Traders work on the floor of the New York Stock Exchange (NYSE) on Nov. 12, 2025 in New York City.
The divergence between the performance of the Dow Jones Industrial Average and Nasdaq Composite on Wednesday stateside reinforces the suggestion that there are two markets operating in the U.S.: one of an artificial intelligence and another of "everything else."
Not only did the Dow rise, it also secured its second consecutive record high and closed above the 48,000 level for the first time.

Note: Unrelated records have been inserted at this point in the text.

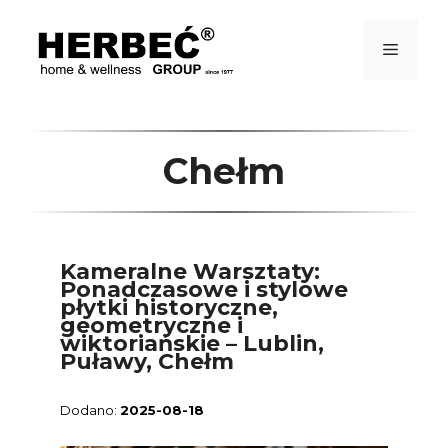
Przejdź
do
treści
Menu
Chełm
Kameralne Warsztaty:
Ponadczasowe i stylowe
płytki historyczne,
geometryczne i
wiktoriańskie – Lublin,
Puławy, Chełm
2025-08-18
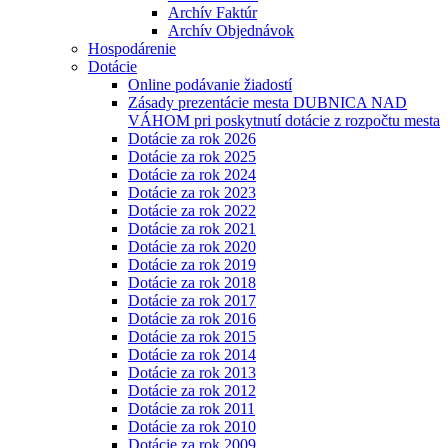
Archív Faktúr
Archív Objednávok
Hospodárenie
Dotácie
Online podávanie žiadostí
Zásady prezentácie mesta DUBNICA NAD
VÁHOM pri poskytnutí dotácie z rozpočtu mesta
Dotácie za rok 2026
Dotácie za rok 2025
Dotácie za rok 2024
Dotácie za rok 2023
Dotácie za rok 2022
Dotácie za rok 2021
Dotácie za rok 2020
Dotácie za rok 2019
Dotácie za rok 2018
Dotácie za rok 2017
Dotácie za rok 2016
Dotácie za rok 2015
Dotácie za rok 2014
Dotácie za rok 2013
Dotácie za rok 2012
Dotácie za rok 2011
Dotácie za rok 2010
Dotácie za rok 2009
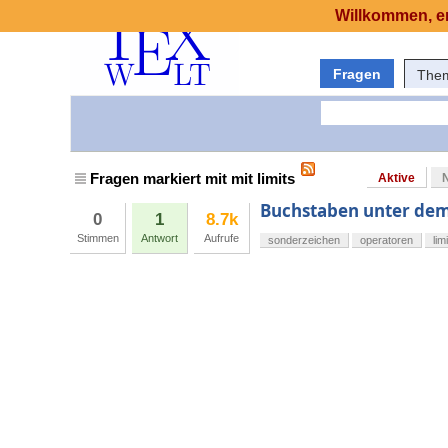
Willkommen, er
Fragen
The
Fragen markiert mit mit limits
Aktive
Buchstaben unter dem
0
1
8.7k
Stimmen
Antwort
Aufrufe
sonderzeichen
operatoren
lim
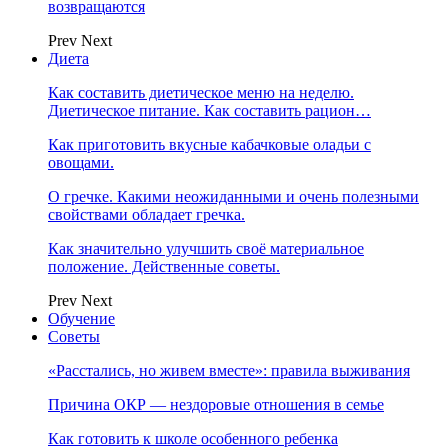
возвращаются
Prev
Next
Диета
Как составить диетическое меню на неделю.
Диетическое питание. Как составить рацион…
Как приготовить вкусные кабачковые оладьи с
овощами.
О гречке. Какими неожиданными и очень полезными
свойствами обладает гречка.
Как значительно улучшить своё материальное
положение. Действенные советы.
Prev
Next
Обучение
Советы
«Расстались, но живем вместе»: правила выживания
Причина ОКР — нездоровые отношения в семье
Как готовить к школе особенного ребенка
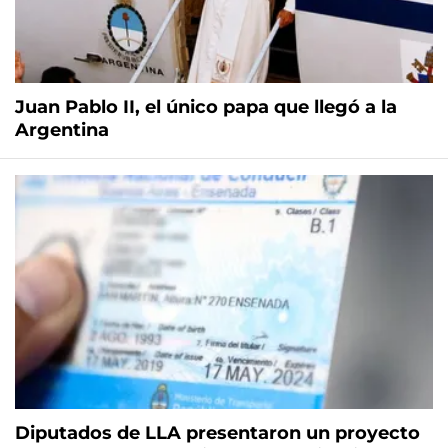
Juan Pablo II, el único papa que llegó a la
Argentina
Diputados de LLA presentaron un proyecto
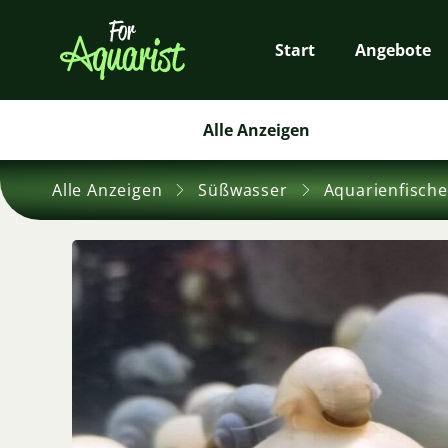
Start
Angebote
Alle Anzeigen
Alle Anzeigen
Süßwasser
Aquarienfische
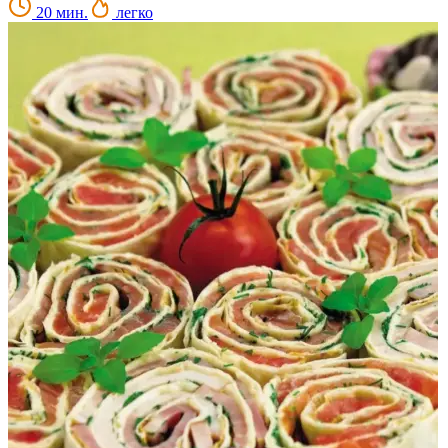
20 мин.
легко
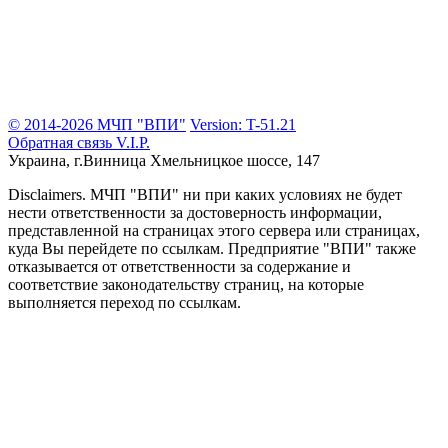
© 2014-2026 МЧП "ВПИ"
Version: T-51.21
Обратная связь
V.I.P.
Украина, г.Винница
Хмельницкое шоссе, 147
Disclaimers.
МЧП "ВПИ" ни при каких условиях не будет
нести ответственности за достоверность информации,
представленной на страницах этого сервера или страницах,
куда Вы перейдете по ссылкам. Предприятие "ВПИ" также
отказывается от ответственности за содержание и
соответствие законодательству страниц, на которые
выполняется переход по ссылкам.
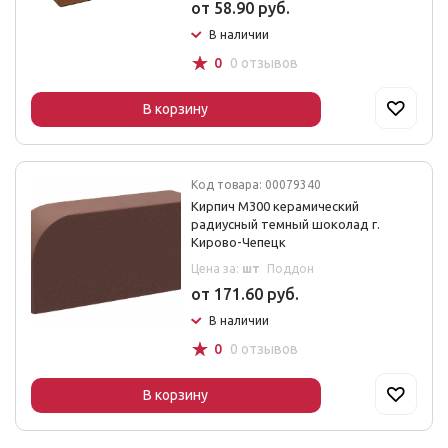
от 58.90 руб.
В наличии
☆
0
0 отзывов
В корзину
Код товара: 00079340
Кирпич М300 керамический
радиусный темный шоколад г.
Кирово-Чепецк
Цена за:
шт
Поддон
от 171.60 руб.
В наличии
☆
0
0 отзывов
В корзину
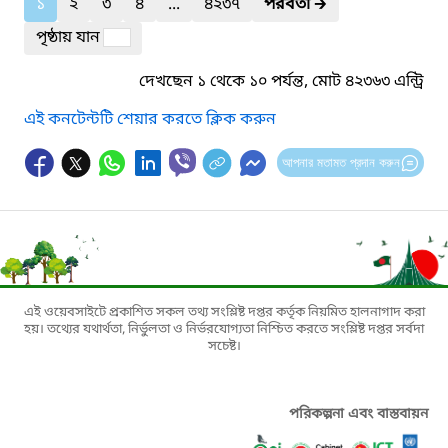
১
২
৩
৪
...
৪২৩৭
পরবর্তী
🡲
পৃষ্ঠায় যান
দেখছেন ১ থেকে ১০ পর্যন্ত, মোট ৪২৩৬৩ এন্ট্রি
এই কনটেন্টটি শেয়ার করতে ক্লিক করুন
আপনার মতামত প্রদান করুন
এই ওয়েবসাইটে প্রকাশিত সকল তথ্য সংশ্লিষ্ট দপ্তর কর্তৃক নিয়মিত হালনাগাদ করা
হয়। তথ্যের যথার্থতা, নির্ভুলতা ও নির্ভরযোগ্যতা নিশ্চিত করতে সংশ্লিষ্ট দপ্তর সর্বদা
সচেষ্ট।
পরিকল্পনা এবং বাস্তবায়ন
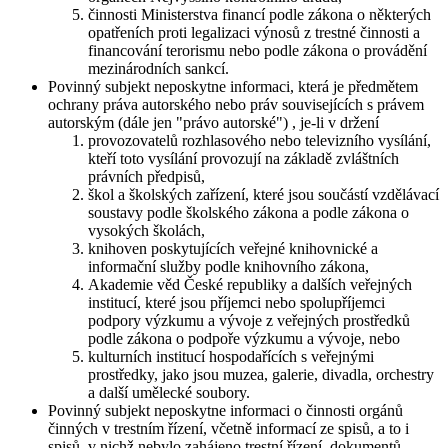
činnosti Ministerstva financí podle zákona o některých
opatřeních proti legalizaci výnosů z trestné činnosti a
financování terorismu nebo podle zákona o provádění
mezinárodních sankcí.
Povinný subjekt neposkytne informaci, která je předmětem
ochrany práva autorského nebo práv souvisejících s právem
autorským (dále jen "právo autorské") , je-li v držení
provozovatelů rozhlasového nebo televizního vysílání,
kteří toto vysílání provozují na základě zvláštních
právních předpisů,
škol a školských zařízení, které jsou součástí vzdělávací
soustavy podle školského zákona a podle zákona o
vysokých školách,
knihoven poskytujících veřejné knihovnické a
informační služby podle knihovního zákona,
Akademie věd České republiky a dalších veřejných
institucí, které jsou příjemci nebo spolupříjemci
podpory výzkumu a vývoje z veřejných prostředků
podle zákona o podpoře výzkumu a vývoje, nebo
kulturních institucí hospodařících s veřejnými
prostředky, jako jsou muzea, galerie, divadla, orchestry
a další umělecké soubory.
Povinný subjekt neposkytne informaci o činnosti orgánů
činných v trestním řízení, včetně informací ze spisů, a to i
spisů, v nichž nebylo zahájeno trestní řízení, dokumentů,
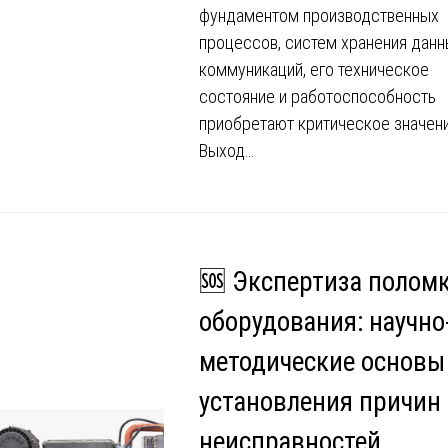
фундаментом производственных
процессов, систем хранения данн
коммуникаций, его техническое
состояние и работоспособность
приобретают критическое значени
Выход…
🆘 Экспертиза полом
оборудования: научно
методические основы
установления причин
неисправностей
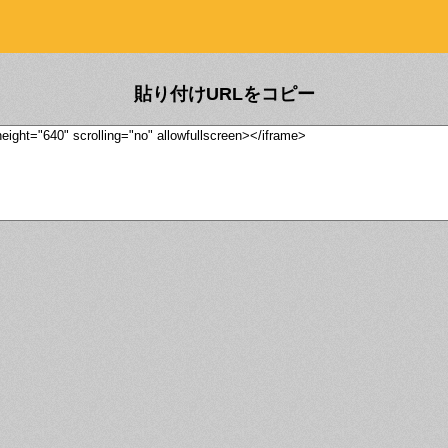
貼り付けURLをコピー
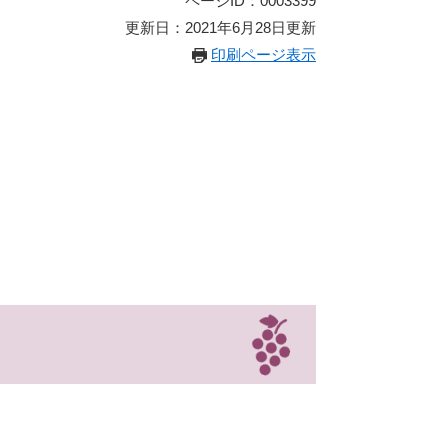
ページID：0003399
更新日：2021年6月28日更新
印刷ページ表示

The index, which comprises 30 blue-chip companies, is typically seen as a marker of the "old economy." That is to say, it is mostly made up of large, well-established companies driving the U.S. economy, such as banks, healthcare and industrials, before Silicon Valley became a mini sun powering everything.
And it was those stocks — Goldman Sachs , Eli Lilly and Caterpillar — that lifted the Dow on Wednesday.
To be sure, new and flashy names, such as Nvidia and Salesforce , constitute the Dow too. But as the index is price-weighted, meaning that companies with higher share prices influence the Dow more, tech companies don't exert as much gravity on it.
That's in contrast to the Nasdaq, which is weighted by companies' market capitalization, and dominated mainly by technology firms. The tech-heavy index fell as shares like Oracle and Palantir slipped — even Advanced Micro Devices' 9% pop on its growth prospects couldn't rescue the Nasdaq from the red.
It's not necessarily a warning sign about overexuberance in AI.
"There's nothing wrong, in our view, of kind of trimming back, taking some gains and re-diversifying across other spots in the equity markets," said Josh Chastant, portfolio manager of public investments at GuideStone Fund.
But what investors would really like is if fork in the road merges into one. That tends to be the safer path to take.